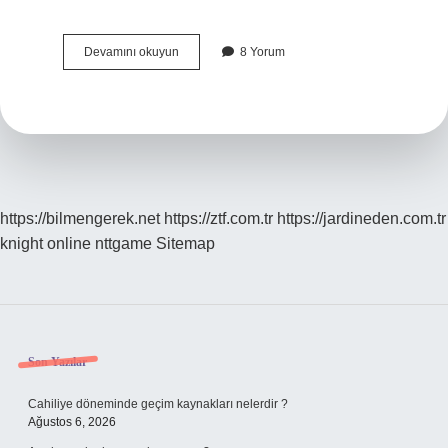
7
Devamını okuyun
8 Yorum
Yaşındaki
Çocuğun
Solunum
Sayısı
Kaç
Olmalı
https://bilmengerek.net
https://ztf.com.tr
https://jardineden.com.tr
knight online
nttgame
Sitemap
Sidebar
Son Yazılar
Cahiliye döneminde geçim kaynakları nelerdir ?
Ağustos 6, 2026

**Task brief:**
Print out each record exactly as shown, but keep the pictures out.

**The completed task:**
7
Devamını okuyun
8 Yorum
Yaşındaki
Çocuğun
Solunum
Sayısı
Kaç
Olmalı
https://bilmengerek.net
https://ztf.com.tr
https://jardineden.com.tr
knight online
nttgame
Sitemap
Sidebar
Son Yazılar
Cahiliye döneminde geçim kaynakları nelerdir ?
Ağustos 6, 2026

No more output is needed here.